O exemplo mais bem acabado deste quadro cooperativo é o da cooperativa espanhola “Mondragon Corporacion Cooperativa”[3], fundada no País Basco por um grupo de operários com apoio de um padre católico, nos anos cinqüenta. Hoje é uma corporação com cerca de 70 mil empregados, 81% dos quais são sócios cooperados, com um volume de vendas em 2004 superior a 10 bilhões de dólares. Além de operar um Banco comercial, a Mondragon atua em setores tão diversos como ensino e pesquisa, construção civil, produtos agroalimentares, indústria de base, eletrodomésticos, indústria automotiva, entre outros. Apesar das dimensões gigantescas, essa cooperativa ainda se rege por princípios éticos que associam a produtividade, característica de um desempenho empresarial altamente competitivo, à identidade coletiva, à solidariedade entre os pares, à primazia do trabalho sobre o capital, à responsabilidade social. Eis que se definem em Modragon as bases ideológicas, identitárias e normativas da constituição de uma economia solidária que supere os limites das relações individuais para se institucionalizarem, mesmo que seja às custas de um grande investimento no plano psicológico, que leve ao desenvolvimento de organizadores sociais, com profundidade e sustentabilidade.
O movimento associativo no Brasil
Embora no Brasil as cooperativas ainda tenham uma participação pequena na economia (não superam 6% do PIB[4]), a experiência cooperativista tem sido muito bem sucedida, sobretudo em países como França, Itália e Espanha, onde subsistem sistemas produtivos mais arraigados a culturas singulares de bases locais, pouco adaptadas aos padrões da modernidade e da racionalidade instrumental da sociedade industrial e pós-industrial.

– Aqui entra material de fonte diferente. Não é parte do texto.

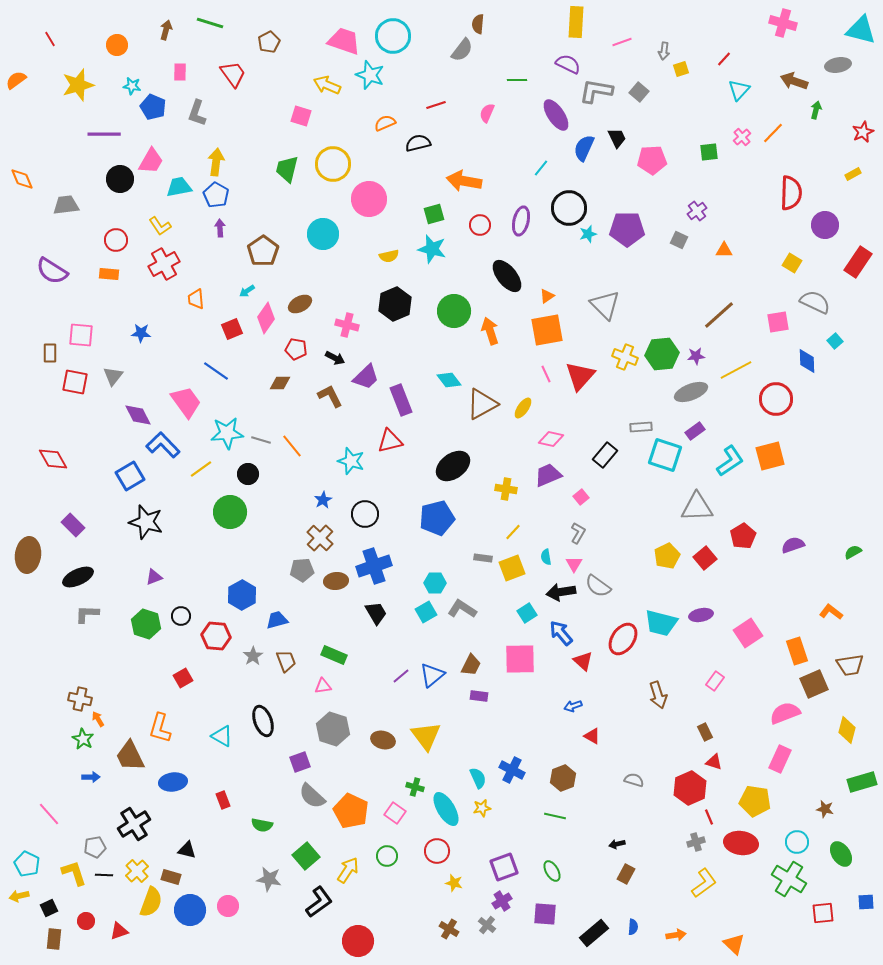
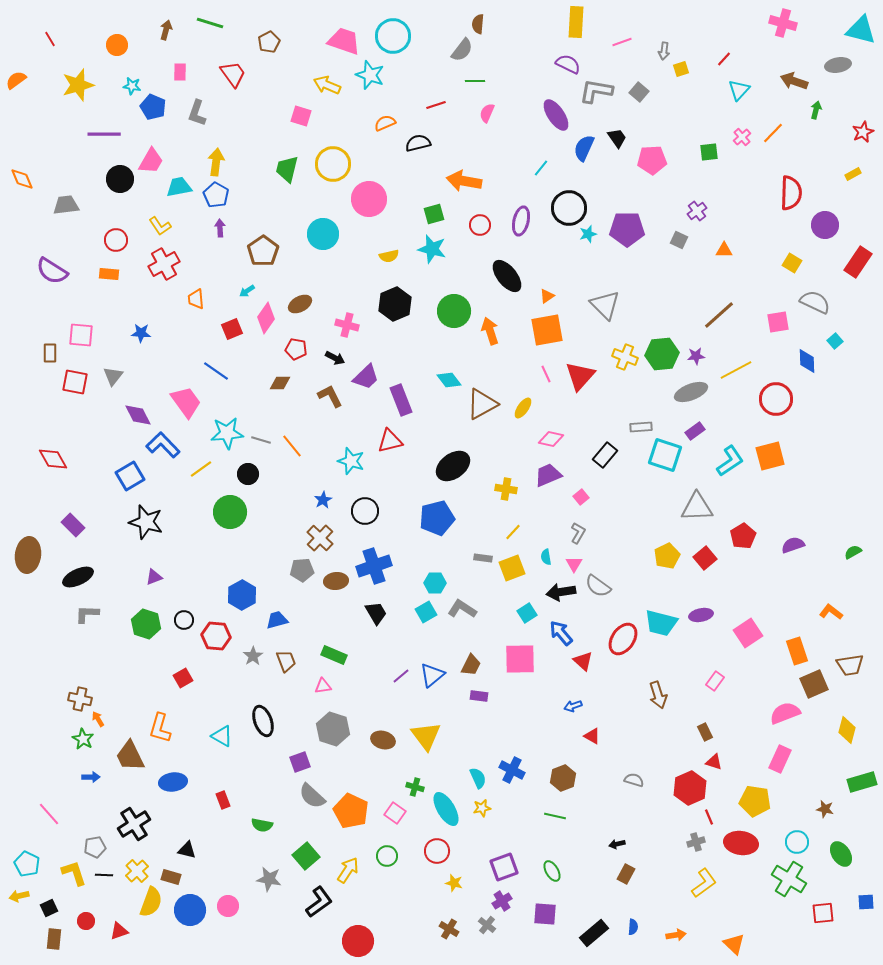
green line at (517, 80): moved 42 px left, 1 px down
black trapezoid at (617, 138): rotated 10 degrees counterclockwise
black circle at (365, 514): moved 3 px up
black circle at (181, 616): moved 3 px right, 4 px down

As minhas pesquisas em assentamentos da reforma agrária reforçam essa idéia de uma participação incipiente das práticas associacionistas entre as famílias assentadas, não apenas da organização cooperativa, mas também de outras formas associativas, conforme demonstram os números do I Censo de Reforma Agrária no Brasil[5], apresentados a seguir.
associativismo nos projetos de Reforma Agrária
Observe-se que, enquanto é significativa a presença das formas de associação ligadas ao projeto de assentamento (associação) ou à igreja, as formas autônomas de organização, expressas pela presença de cooperativas e sindicatos relacionados com a produção e com a comercialização, têm números pouco significativos.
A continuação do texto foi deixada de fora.